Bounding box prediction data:

<<<<

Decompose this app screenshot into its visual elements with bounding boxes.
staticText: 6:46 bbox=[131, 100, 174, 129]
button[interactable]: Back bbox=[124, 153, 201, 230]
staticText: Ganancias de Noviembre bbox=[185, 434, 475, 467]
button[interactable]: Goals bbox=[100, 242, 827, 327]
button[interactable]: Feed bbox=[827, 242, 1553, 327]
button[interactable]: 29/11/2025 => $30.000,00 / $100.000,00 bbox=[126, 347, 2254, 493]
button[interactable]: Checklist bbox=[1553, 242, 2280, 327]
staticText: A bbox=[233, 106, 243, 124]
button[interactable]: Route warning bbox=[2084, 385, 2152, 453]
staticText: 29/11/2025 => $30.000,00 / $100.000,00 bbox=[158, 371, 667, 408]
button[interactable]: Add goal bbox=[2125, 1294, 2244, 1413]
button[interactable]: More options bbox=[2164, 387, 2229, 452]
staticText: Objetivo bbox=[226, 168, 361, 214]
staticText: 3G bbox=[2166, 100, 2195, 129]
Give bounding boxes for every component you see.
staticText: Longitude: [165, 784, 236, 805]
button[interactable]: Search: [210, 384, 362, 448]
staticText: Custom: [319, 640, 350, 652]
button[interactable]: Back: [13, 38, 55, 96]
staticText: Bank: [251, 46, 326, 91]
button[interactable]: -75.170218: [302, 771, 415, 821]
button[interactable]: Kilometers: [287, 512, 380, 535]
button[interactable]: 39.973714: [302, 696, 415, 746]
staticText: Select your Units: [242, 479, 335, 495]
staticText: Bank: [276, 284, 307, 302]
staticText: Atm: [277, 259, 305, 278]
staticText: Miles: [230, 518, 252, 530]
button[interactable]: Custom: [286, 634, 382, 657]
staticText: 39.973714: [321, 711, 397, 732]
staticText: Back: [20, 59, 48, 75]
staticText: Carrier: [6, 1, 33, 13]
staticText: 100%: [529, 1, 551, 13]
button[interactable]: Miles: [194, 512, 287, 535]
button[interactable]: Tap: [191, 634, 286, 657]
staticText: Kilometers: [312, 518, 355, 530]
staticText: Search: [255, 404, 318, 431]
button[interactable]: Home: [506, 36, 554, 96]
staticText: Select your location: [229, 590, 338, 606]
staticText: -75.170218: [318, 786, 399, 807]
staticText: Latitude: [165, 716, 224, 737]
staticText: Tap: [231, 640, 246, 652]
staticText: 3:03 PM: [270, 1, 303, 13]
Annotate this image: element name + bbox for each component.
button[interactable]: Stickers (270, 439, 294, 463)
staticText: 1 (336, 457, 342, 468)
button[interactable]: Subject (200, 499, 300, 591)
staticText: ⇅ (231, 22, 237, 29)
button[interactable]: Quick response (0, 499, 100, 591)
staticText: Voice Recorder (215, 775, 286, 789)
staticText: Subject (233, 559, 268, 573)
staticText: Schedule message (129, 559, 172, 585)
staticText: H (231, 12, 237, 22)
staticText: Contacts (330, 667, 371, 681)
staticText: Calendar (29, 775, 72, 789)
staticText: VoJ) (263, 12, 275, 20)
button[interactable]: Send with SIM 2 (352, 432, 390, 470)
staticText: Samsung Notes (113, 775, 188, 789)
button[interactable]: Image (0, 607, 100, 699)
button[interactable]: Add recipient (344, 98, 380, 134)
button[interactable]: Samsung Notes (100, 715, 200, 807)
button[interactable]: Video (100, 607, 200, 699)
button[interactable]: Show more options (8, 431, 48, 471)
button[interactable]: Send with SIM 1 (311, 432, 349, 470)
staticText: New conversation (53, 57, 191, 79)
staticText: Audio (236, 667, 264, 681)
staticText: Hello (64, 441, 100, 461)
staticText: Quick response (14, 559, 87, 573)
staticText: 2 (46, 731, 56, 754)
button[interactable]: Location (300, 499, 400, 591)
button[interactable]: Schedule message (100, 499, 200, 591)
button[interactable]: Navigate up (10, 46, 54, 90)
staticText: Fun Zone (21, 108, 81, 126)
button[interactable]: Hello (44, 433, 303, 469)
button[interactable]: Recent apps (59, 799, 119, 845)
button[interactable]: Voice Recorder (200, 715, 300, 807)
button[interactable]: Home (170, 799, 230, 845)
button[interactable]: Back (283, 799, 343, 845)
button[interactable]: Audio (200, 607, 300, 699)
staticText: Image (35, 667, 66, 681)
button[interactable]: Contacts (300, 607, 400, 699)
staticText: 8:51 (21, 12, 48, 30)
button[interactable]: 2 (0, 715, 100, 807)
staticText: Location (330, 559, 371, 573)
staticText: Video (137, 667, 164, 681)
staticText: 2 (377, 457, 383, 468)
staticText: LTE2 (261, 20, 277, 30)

>>>>

== Work instructions ==
Scan the data above. Return every line with "Recorder" in it.

== Answer section ==
staticText: Voice Recorder (215, 775, 286, 789)
button[interactable]: Voice Recorder (200, 715, 300, 807)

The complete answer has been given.